Variations on the bill
made their way over a few months to the conference committee, where
it was finalized with input from various special-interest sources
which were either seeking favors or fighting punishment. The first
look the public got at the new final version was when the State
House News Service reported, just before its passing, that “health
care costs will not be allowed to grow faster than the overall rate
of the (state) economy.
Yes, I laughed. Who
knew it was so easy? Just tell a giant, complicated system of
hospitals, clinics, insurance companies, doctors’ offices, and
children playing with toy stethoscopes that the total cost of
everything they do can be no more than the completely unrelated rate
of growth of the Massachusetts economy, and the cost problem is
Wait! How will we know
that every entity, every doctor is doing his part of keep within the
allowed growth? Not to worry: I’m told that there will be 25 new
state commissions with 266 government appointees to oversee them and
make sure they keep track of… everything they do. No, if they get
busy with patient care they don’t get to suspend the rules.
And doctors thought
Medicare and Medicaid paperwork was burdensome. If I’m reading this
right, there could be a $500,000 fine if they don’t cooperate; or
their licenses to practice here may be reviewed by the bureaucrats.

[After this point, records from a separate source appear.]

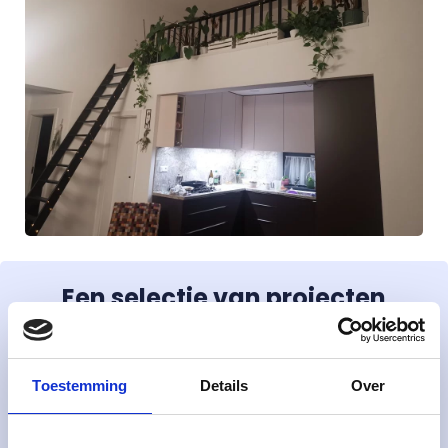
Een selectie van projecten
Toestemming
Details
Over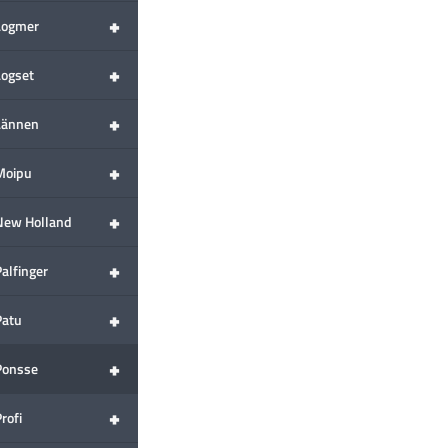
+
Logmer
+
Logset
+
Lännen
+
Moipu
+
New Holland
+
alfinger
+
Patu
+
Ponsse
+
rofi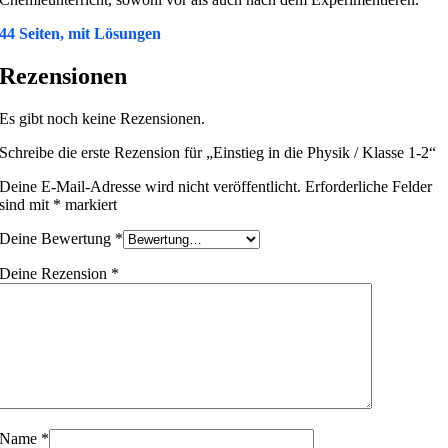
44 Seiten, mit Lösungen
Rezensionen
Es gibt noch keine Rezensionen.
Schreibe die erste Rezension für „Einstieg in die Physik / Klasse 1-2“
Deine E-Mail-Adresse wird nicht veröffentlicht.
Erforderliche Felder
sind mit
*
markiert
Deine Bewertung
*
Deine Rezension
*
Name
*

Hey, don’t we already have a doctor shortage?
Aside from the fact
that the state government is now running the health care system,
this is why it’s called “socialized medicine” — along with $165
million “assessed” on our health plans, there will be a $60 million
“assessment” on successful hospitals to subsidize financially
unstable hospitals. However, only three hospital entities —
Partners, Beth Israel Deaconess and Children’s — have to pay the
assessment, though the latter two can apply for waivers. Only
nonprofit hospitals can get the money, because to anti-capitalist
politicians, profit is bad.
As these “assessments”
are passed along to patients, they allow us yet another opportunity
to pay for government bailouts of unstable entities. Lucky us.
Get this: Again
according to the State House News Service, if the bureaucrats
determine that “market power was unduly influencing pricing to the
detriment of consumers,” the provider would be sent to the attorney
general who could “pursue possible anti-competitive trust
violations.” As if most bureaucrats would recognize “the market” if
they found it in their bedpan.
Clearly the state is
after Partners, which is my health care provider. It has been
growing dramatically by merging Mass General with suburban
hospitals, thereby giving patients like me great surgeons and
specialists without having to drive into Boston, risking injury from
falling fixtures in a Big Dig tunnel.
Yet when Governor
Patrick signed this bill, he was joined in celebration by the Boston
Chamber of Commerce and the
Massachusetts Taxpayers Foundation, which has Partners, Beth
Israel, and Children’s Hospital on
its Board of Directors.
Let me guess: MTF
managed to lobby even bigger assessments out of the final bill, and
our kiss-up Boston business community had to show its usual
groveling gratitude instead of standing up and fighting back against
the entire crazy plan.
I called Partners,
which has saved my life on more than one occasion, to see if it is
going to challenge this law over its $42 million assessment. I know
the United States Supreme Court, in reference to ObamaCare, said the
government can tax anyone anytime, but picking just one successful
hospital system to pay for most of this latest Massachusetts
boondoggle can’t be legal, can it? The spokesperson for Partners
told me it is “still reviewing the law.” The six-month period before
full implementation gives everyone, including our doctors, time to
review it. Perhaps the general practitioners can discuss it with
legislators during an intimate moment of their annual physical.
If no one can stop this
first-in-America experiment in socialized medicine, we Massachusetts
consumers of health care better plan not to get sick more or faster
than the Massachusetts economy grows.